We will first run logistic regression and svm on our data. 

In [6]:
from sklearn.metrics import accuracy_score, precision_score, recall_score, f1_score

from sklearn.linear_model import LogisticRegression
lr = LogisticRegression().fit(X_train, y_train)
print('logistic regression results:')
print('accuracy', accuracy_score(y_test, lr.predict(X_test)))
print('precision for 4 classes:', precision_score(y_test, lr.predict(X_test), average=None))
print('recall for 4 classes:', recall_score(y_test, lr.predict(X_test), average=None))
print('f1-score for 4 classes:', f1_score(y_test, lr.predict(X_test), average=None))
print('')

from sklearn.svm import SVC
sv = SVC().fit(X_train, y_train)
print('svm results:')
print('accuracy', accuracy_score(y_test, sv.predict(X_test)))
print('precision for 4 classes:', precision_score(y_test, sv.predict(X_test), average=None))
print('recall for 4 classes:', recall_score(y_test, sv.predict(X_test), average=None))
print('f1-score for 4 classes:', f1_score(y_test, sv.predict(X_test), average=None))

logistic regression results:
accuracy 0.8712871287128713
precision for 4 classes: [0.67521368 1.         1.         0.5       ]
recall for 4 classes: [0.9875     0.37096774 1.         0.05128205]
f1-score for 4 classes: [0.80203046 0.54117647 1.         0.09302326]

svm results:
accuracy 0.8811881188118812
precision for 4 classes: [0.70183486 0.85714286 0.99710983 0.        ]
recall for 4 classes: [0.95625    0.58064516 1.         0.        ]
f1-score for 4 classes: [0.80952381 0.69230769 0.99855282 0.        ]


  'precision', 'predicted', average, warn_for)
  'precision', 'predicted', average, warn_for)


While these models have only slightly lower accuracies, the precision-recall rates are much worse. 

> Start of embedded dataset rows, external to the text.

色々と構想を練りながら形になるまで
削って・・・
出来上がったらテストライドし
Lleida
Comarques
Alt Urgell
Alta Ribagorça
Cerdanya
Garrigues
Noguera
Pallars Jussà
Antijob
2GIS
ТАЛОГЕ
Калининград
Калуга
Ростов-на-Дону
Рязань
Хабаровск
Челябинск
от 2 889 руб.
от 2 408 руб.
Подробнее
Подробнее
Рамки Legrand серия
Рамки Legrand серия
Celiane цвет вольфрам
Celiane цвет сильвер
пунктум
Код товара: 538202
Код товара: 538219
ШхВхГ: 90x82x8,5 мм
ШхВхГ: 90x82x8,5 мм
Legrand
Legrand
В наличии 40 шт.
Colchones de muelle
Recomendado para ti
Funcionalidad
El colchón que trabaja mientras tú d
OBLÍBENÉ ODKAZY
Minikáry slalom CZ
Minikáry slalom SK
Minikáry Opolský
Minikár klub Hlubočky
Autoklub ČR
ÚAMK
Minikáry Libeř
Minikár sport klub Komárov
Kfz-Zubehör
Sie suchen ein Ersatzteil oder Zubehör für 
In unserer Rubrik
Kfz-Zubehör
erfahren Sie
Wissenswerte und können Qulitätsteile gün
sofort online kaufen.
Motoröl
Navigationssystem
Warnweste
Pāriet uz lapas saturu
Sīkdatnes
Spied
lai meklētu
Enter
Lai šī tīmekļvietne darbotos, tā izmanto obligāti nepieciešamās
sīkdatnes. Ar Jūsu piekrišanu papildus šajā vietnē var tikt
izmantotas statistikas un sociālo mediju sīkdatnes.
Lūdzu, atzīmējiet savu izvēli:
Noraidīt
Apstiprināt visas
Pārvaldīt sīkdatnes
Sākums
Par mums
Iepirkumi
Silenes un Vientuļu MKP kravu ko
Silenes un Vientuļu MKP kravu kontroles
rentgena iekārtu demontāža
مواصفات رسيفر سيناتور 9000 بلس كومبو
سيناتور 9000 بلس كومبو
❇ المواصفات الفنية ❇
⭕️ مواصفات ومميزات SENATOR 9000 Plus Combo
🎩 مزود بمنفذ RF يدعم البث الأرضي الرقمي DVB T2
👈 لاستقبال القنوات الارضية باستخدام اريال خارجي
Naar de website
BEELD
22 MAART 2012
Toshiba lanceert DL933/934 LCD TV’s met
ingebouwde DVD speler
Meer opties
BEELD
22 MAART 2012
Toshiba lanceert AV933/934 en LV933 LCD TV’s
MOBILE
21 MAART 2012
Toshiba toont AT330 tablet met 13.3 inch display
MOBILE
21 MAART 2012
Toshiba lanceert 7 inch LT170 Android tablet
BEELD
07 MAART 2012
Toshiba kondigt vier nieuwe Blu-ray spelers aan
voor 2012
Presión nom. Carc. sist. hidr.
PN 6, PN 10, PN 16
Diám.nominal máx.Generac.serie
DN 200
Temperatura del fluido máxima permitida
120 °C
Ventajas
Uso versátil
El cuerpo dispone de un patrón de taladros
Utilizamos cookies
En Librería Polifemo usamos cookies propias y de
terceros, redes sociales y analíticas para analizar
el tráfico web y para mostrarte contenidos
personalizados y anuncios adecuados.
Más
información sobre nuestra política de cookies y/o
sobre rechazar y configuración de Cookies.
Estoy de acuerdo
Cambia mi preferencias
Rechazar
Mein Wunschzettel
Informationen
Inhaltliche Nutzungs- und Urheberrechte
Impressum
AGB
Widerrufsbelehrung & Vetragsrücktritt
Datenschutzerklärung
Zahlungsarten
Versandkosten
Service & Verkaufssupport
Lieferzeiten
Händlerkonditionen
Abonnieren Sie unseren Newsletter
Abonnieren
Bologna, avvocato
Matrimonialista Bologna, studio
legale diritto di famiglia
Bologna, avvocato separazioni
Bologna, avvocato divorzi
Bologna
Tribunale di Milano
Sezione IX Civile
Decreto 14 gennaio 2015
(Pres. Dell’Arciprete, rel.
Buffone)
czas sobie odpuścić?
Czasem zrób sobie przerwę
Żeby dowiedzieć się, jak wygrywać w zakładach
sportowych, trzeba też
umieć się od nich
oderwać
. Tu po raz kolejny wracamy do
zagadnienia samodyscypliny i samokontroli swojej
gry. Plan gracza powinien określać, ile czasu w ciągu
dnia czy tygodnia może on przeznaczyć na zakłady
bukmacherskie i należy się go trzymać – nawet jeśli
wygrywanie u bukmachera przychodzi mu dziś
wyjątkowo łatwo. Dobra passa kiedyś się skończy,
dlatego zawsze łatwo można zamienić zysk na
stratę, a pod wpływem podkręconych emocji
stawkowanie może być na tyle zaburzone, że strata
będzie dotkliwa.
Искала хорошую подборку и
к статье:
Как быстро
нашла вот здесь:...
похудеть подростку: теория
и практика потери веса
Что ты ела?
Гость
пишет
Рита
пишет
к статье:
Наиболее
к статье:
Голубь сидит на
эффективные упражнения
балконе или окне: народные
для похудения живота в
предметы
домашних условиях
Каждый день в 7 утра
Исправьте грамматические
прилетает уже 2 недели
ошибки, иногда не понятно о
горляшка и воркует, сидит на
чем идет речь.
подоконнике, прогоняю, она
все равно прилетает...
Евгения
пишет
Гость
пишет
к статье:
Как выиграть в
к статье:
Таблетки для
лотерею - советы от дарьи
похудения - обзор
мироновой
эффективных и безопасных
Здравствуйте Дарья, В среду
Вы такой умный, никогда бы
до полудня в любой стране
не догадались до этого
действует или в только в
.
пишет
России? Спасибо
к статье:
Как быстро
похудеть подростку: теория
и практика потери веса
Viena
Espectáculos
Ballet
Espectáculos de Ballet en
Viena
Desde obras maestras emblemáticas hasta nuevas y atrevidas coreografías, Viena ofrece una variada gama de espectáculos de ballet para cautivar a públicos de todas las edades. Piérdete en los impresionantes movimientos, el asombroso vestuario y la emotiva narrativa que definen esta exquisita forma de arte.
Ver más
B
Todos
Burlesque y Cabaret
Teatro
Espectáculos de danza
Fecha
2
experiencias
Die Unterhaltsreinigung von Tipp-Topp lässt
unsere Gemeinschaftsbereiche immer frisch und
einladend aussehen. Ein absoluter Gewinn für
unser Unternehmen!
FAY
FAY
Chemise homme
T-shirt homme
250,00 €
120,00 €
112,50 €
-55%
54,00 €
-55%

We will now try the gradient boosting classifier. 

In [7]:
from sklearn.ensemble import GradientBoostingClassifier
gb = GradientBoostingClassifier().fit(X_train, y_train)
print('gradient boosting results:')
print('accuracy', accuracy_score(y_test, gb.predict(X_test)))
print('precision for 4 classes:', precision_score(y_test, gb.predict(X_test), average=None))
print('recall for 4 classes:', recall_score(y_test, gb.predict(X_test), average=None))
print('f1-score for 4 classes:', f1_score(y_test, gb.predict(X_test), average=None))

gradient boosting results:
accuracy 0.9620462046204621
precision for 4 classes: [0.89714286 0.93333333 1.         0.96296296]
recall for 4 classes: [0.98125    0.90322581 0.99710145 0.66666667]
f1-score for 4 classes: [0.93731343 0.91803279 0.99854862 0.78787879]


The gradient boosting classifier works really well in this set up, with higher accuracy of about 96% and very good precision-recall rates.